The debate over the future of photojournalism has come to a head again as citizen media proponent Dan Gillmor started beating his drum once more. Gillmor's commentary is ruffling a few feathers from professionals and media observers not willing to accept, at this moment, any assessment of the field with the word "demise" in the title. In fact, Gillmor's prognostication for photojournalism is anything but new. For more than a decade people have been talking about the changes brought about by digital photography. However, what is striking here is that Gillmor's tone seems to be taking a much more emphatic quality. For example, Gillmore contends:
The pros who deal in breaking news have a problem. They can’t possibly compete in the media-sphere of the future. We’re entering a world of ubiquitous media creation and access. When the tools of creation and access are so profoundly democratized, and when updated business models connect the best creators with potential customers, many if not most of the pros will fight a losing battle to save their careers.
At the heart of this debate resides a tension between how some people define photojournalism as a professional occupation, and how others define it has an art and self-expression. The problem is that people confuse making pictures with making money. For the average consumer of images questions of aesthetics take second-place to content, especially if the subject is recognizable. How else can anyone explain why a fuzzy and overblown picture of Angelina and Brad on a beach in Africa can command millions of dollars from an agency, while freelance photojournalists risking life and limb in Iraq make barely a living wage.
In many cases, people don't even notice compositional flubs such as a telephone pole growing out of a subject's head. The average image consumer just looks through or over looks such annoyances. What the average image consumer sees is the center of focus, even with all the imperfections. At the same time, people aren't idiots. People do recognize quality and photojournalism offers a lot of it. The conventions developed in photojournalism such as the decisive moment, framing, and layering have helped to make the craft into an art form, even in the eyes of the elite. The average image consumer, armed with a camera phone,will be hard pressed to replicate a picture made by a trained photojournalist. Unfortunately, the professional photojournalist is being outgunned in terms of the increasing numbers of people willing to send in images for publication.
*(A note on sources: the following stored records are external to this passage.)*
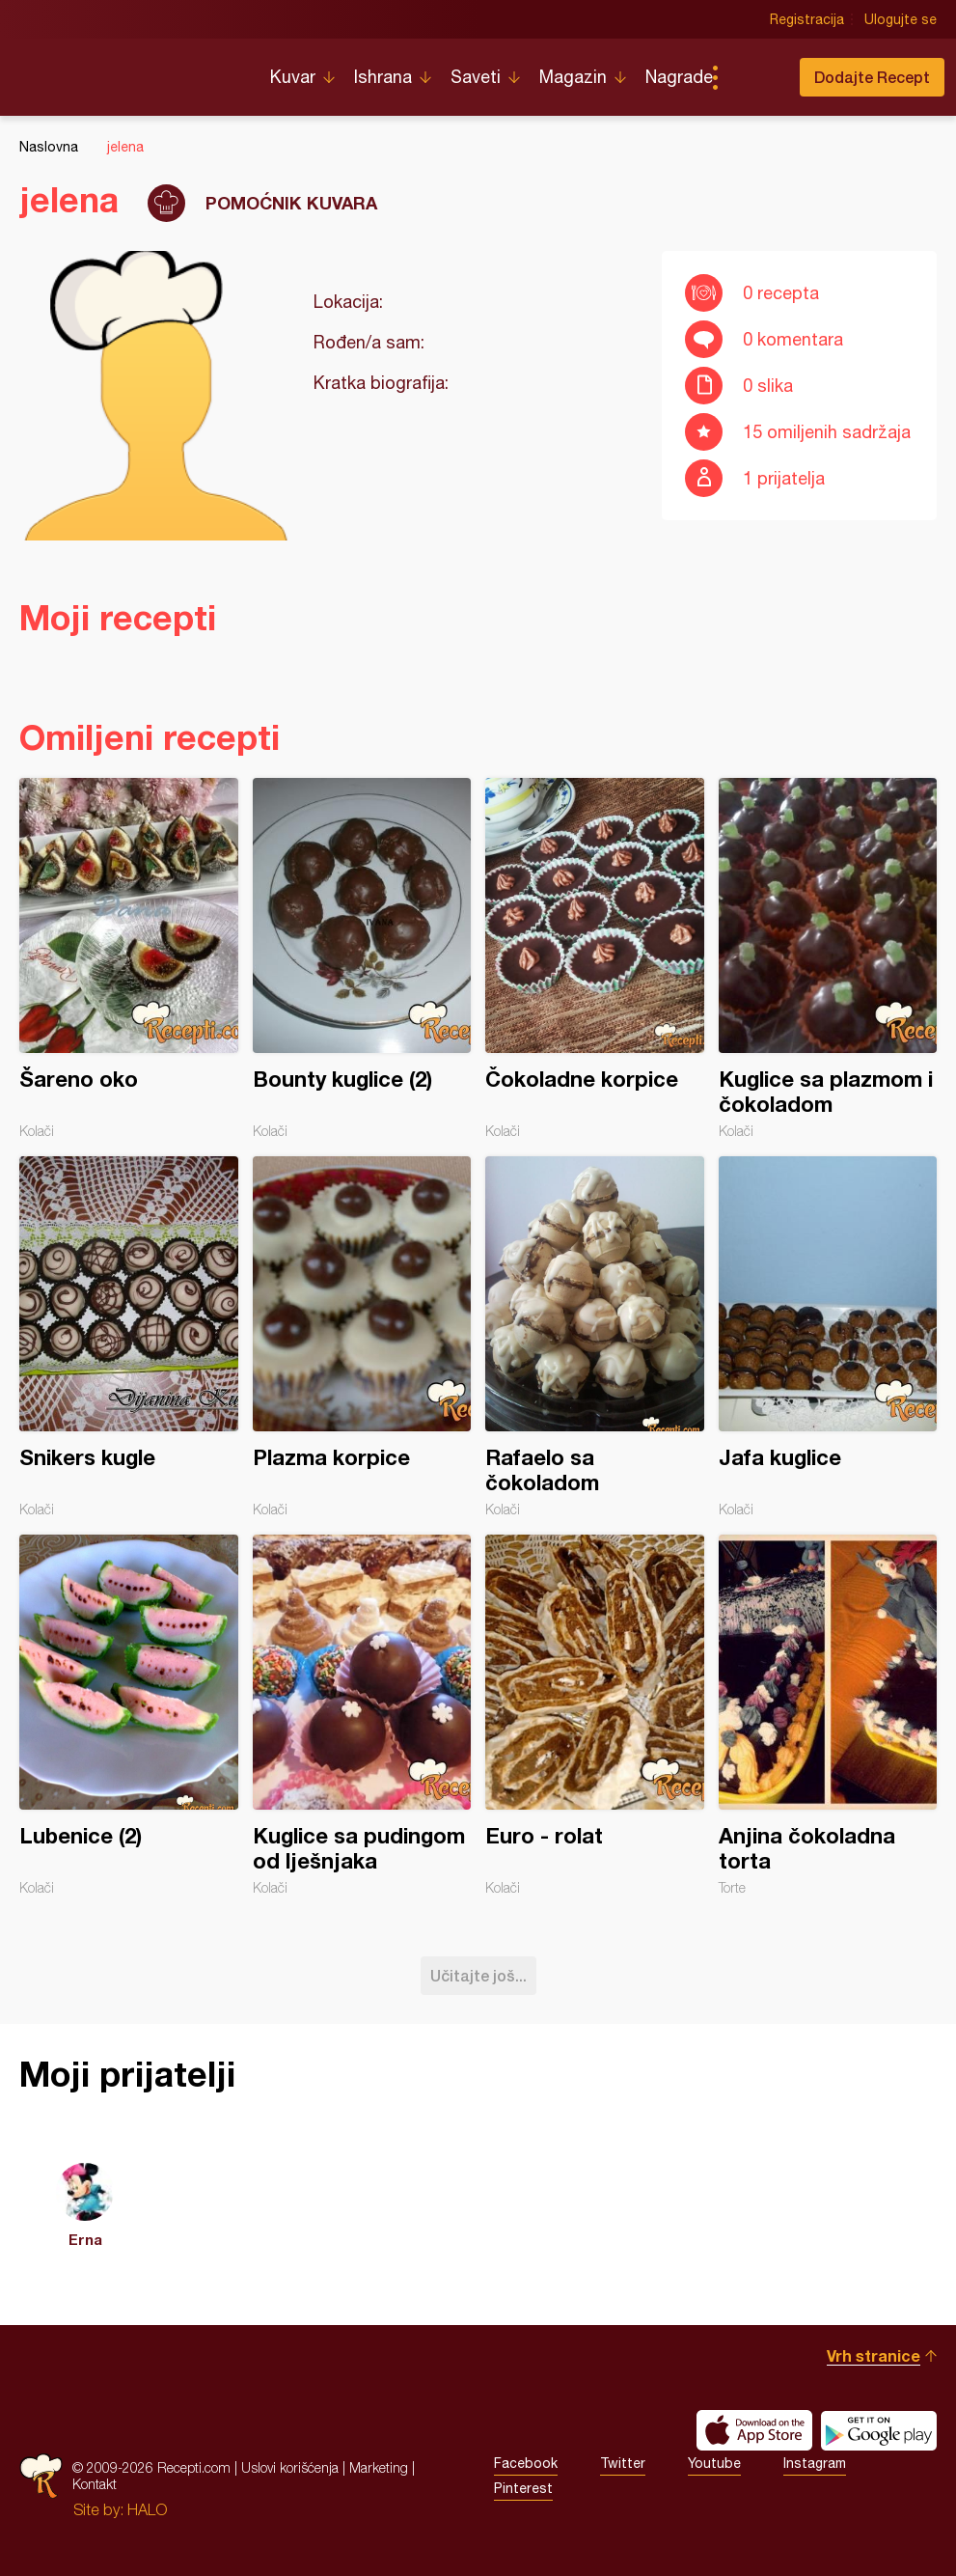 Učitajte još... (478, 1975)
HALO (147, 2509)
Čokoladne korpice (594, 958)
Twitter (622, 2463)
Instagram (814, 2463)
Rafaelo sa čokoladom (594, 1336)
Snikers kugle (128, 1336)
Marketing (378, 2467)
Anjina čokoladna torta (828, 1715)
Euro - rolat (594, 1715)
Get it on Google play (879, 2430)
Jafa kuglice (828, 1336)
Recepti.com (130, 69)
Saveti (476, 77)
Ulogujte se (900, 19)
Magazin (573, 77)
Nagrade (679, 77)
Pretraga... (753, 77)
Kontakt (94, 2484)
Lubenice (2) (128, 1715)
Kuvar (292, 77)
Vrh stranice (873, 2355)
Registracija (807, 19)
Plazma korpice (362, 1336)
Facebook (526, 2463)
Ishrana (383, 77)
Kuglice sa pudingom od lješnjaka (362, 1715)
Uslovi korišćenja (290, 2467)
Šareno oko (128, 958)
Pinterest (523, 2488)
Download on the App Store (754, 2430)
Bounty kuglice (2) (362, 958)
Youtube (714, 2463)
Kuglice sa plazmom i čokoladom (828, 958)
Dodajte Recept (872, 77) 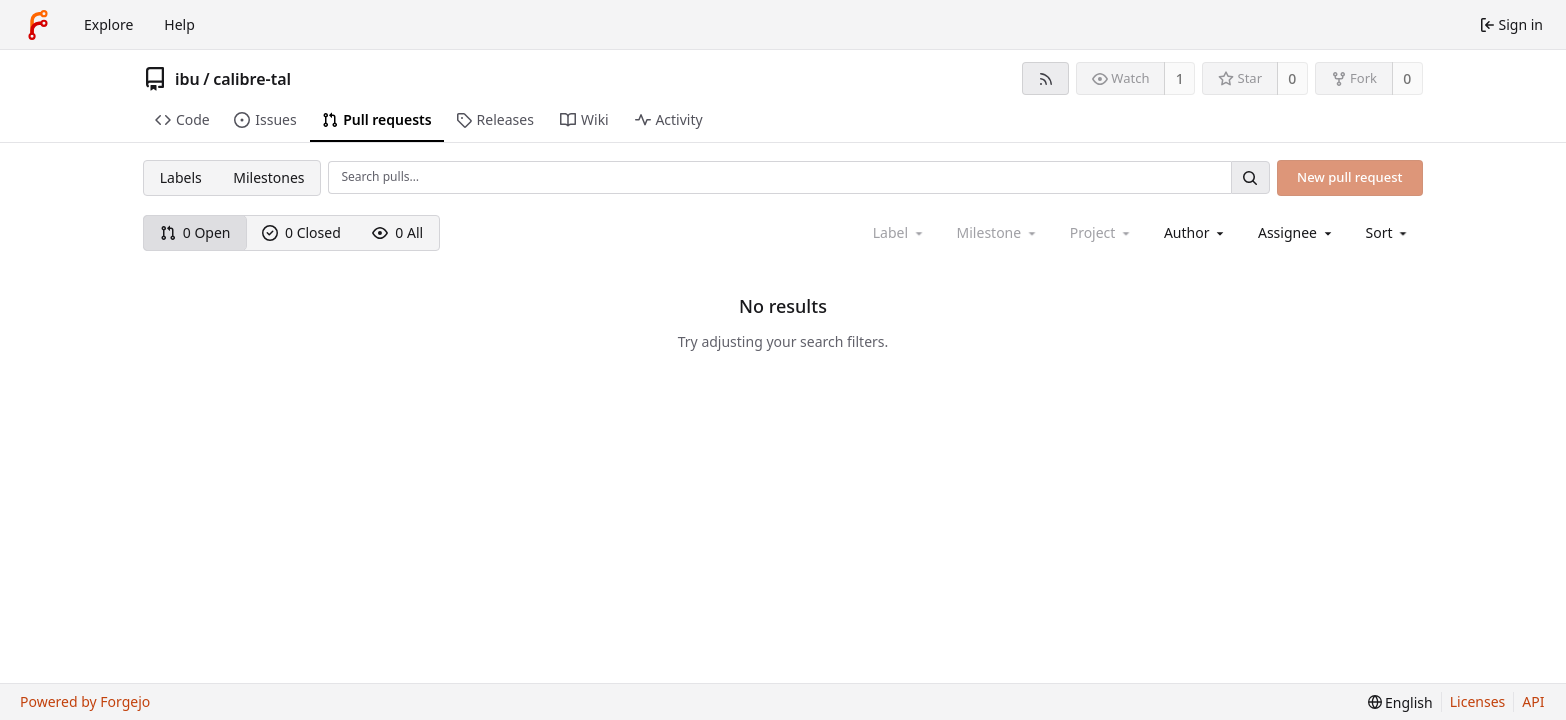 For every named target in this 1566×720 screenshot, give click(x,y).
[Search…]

Gillmor's conclusion reveals the heart of the matter here:
Remember, there was once a fairly healthy community of portrait painters. When photography came along, a lot of them had to find other work; or at least their ranks were not refilled when they retired. Professional portrait photographers, similarly, are less in demand today than a generation ago. But portraits have survived — and thrived.
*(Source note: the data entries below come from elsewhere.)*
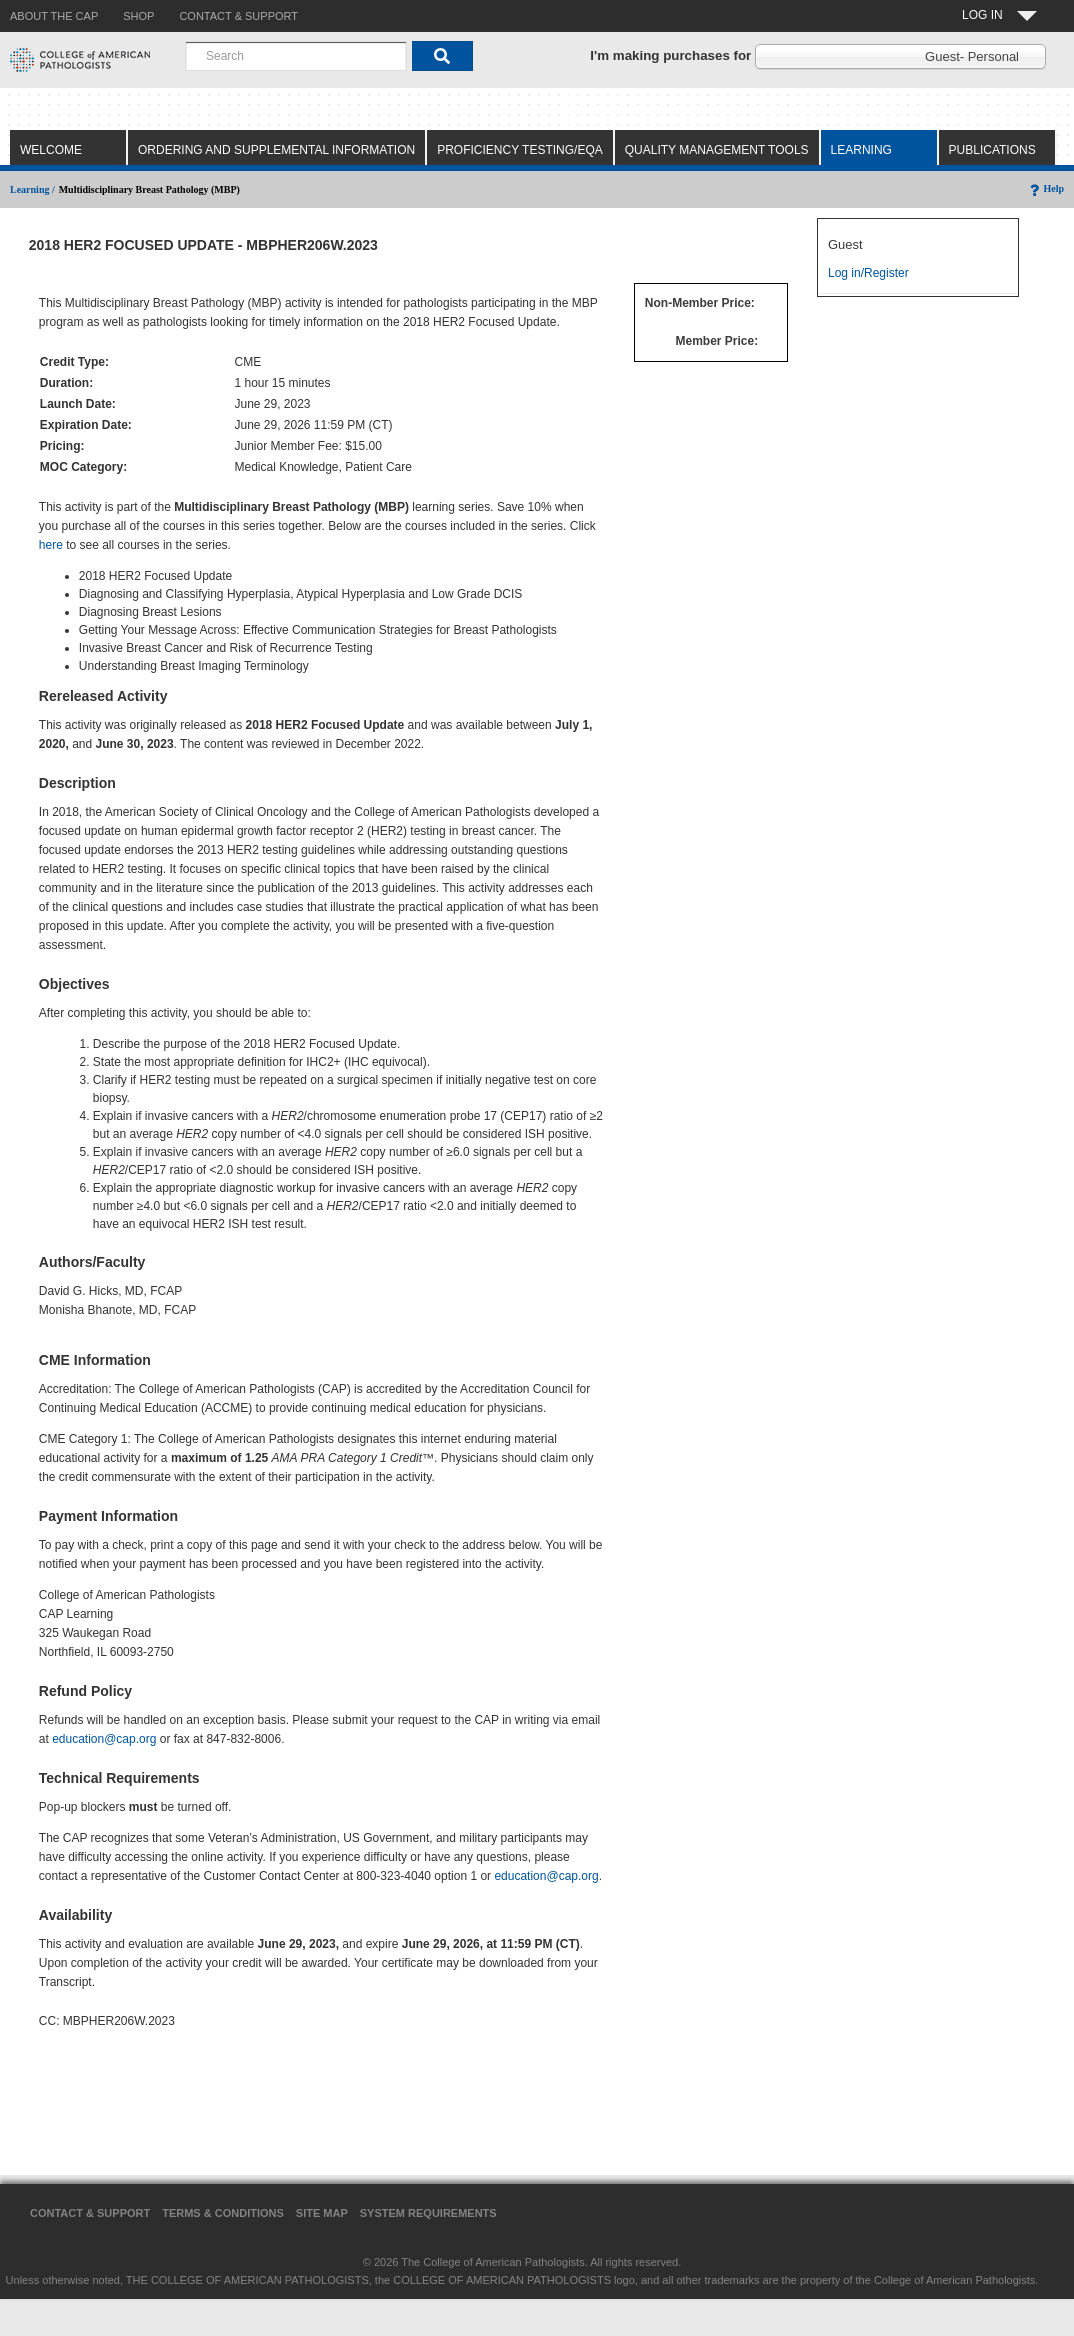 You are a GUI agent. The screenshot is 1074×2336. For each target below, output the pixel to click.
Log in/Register (868, 273)
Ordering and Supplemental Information (276, 150)
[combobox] (296, 56)
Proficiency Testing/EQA (520, 150)
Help (1045, 188)
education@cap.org (104, 1739)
The photojournalist’s job may be history before long. But photojournalism has never been more important, or more widespread.
There may be a day, when the average Joe or Jan with a camera phone will start to think beyond the snap shot and produce images that are not only of-the-moment. People have the capacity to learn and put knowledge into action. What we may see, then, are people making images not just of breaking news or spot news scenes of train wrecks and police beatings but also images that have aesthetic appeals as well.
This day may not be too far off, and it is this fear that is troubling many professionals. As one photojournalist argues on the National Press Photographer Association list-serve, "Hire them, and get garbage images with trees sticking out of back of heads." Another more rational professional observes, "Eventually, I want to believe, the public and marketplace will again respect that good cameras don't make good pictures. Good photographers do. And good photographers aren't necessarily good photojournalists."
What remains important to the profession as well as to democracy is the authenticity of the frame and the credibility of the individual who produced the image. As Gillmor argues, "What does matter is the utter authenticity of the image, made so by the fact that the man was there at the right time with the right media-creation gear."
A similar battle is raging in the newswriting world as well -- one in which bloggers continue to encroach on the domain of the so-called establishment press. But just because someone can blog doesn't mean they have all the facts.
If the citizen shutterbug movement does take hold, as Gillmor predicts, it is reasonable to assume that photojournalism as an art form will continue to thrive, while photojournalism as an occupational group will suffer.
As an educator, this issue raises a lot of questions. Why continue to train photojournalists in a world where just about everyone can claim they are photojournalists? What does getting a degree in photojournalism mean when the credibility of the field continues to be attacked as it did last summer during the Israel-Hezbollah conflict. What does getting a degree in photojournalism mean when opportunities for employment seem so dismal?
The best answer to this question is reconciled by the fact that photojournalism teaches us to experience and see the world in ways that few other disciplines can match. Photojournalism is the practice of being engaged in capturing and fixing moments so that we can learn and grow from those moments. What philosophy seeks to do for helping students to think more critically and ethically, photojournalism does in helping students to see, feel, and act in the world. Photojournalism is a visual response to light and life -- one that seeks to render, explain, interrogate, expose, and discover what it means to be human.
If more people, with camera phones, come to understand and appreciate the complexities of our times so be it. At issue is not the need for more people with cameras. What is needed are more people with cameras that know and appreciate the device as a tool for illuminating and edifying, connecting and communicating, the richness of our universal human condition.
In the end, what appears to be happening now is that far too much energy is being expended on fretting over the loss of a professional occupation and not enough energy is being spent on the implications of an informed and visually literate citizenry.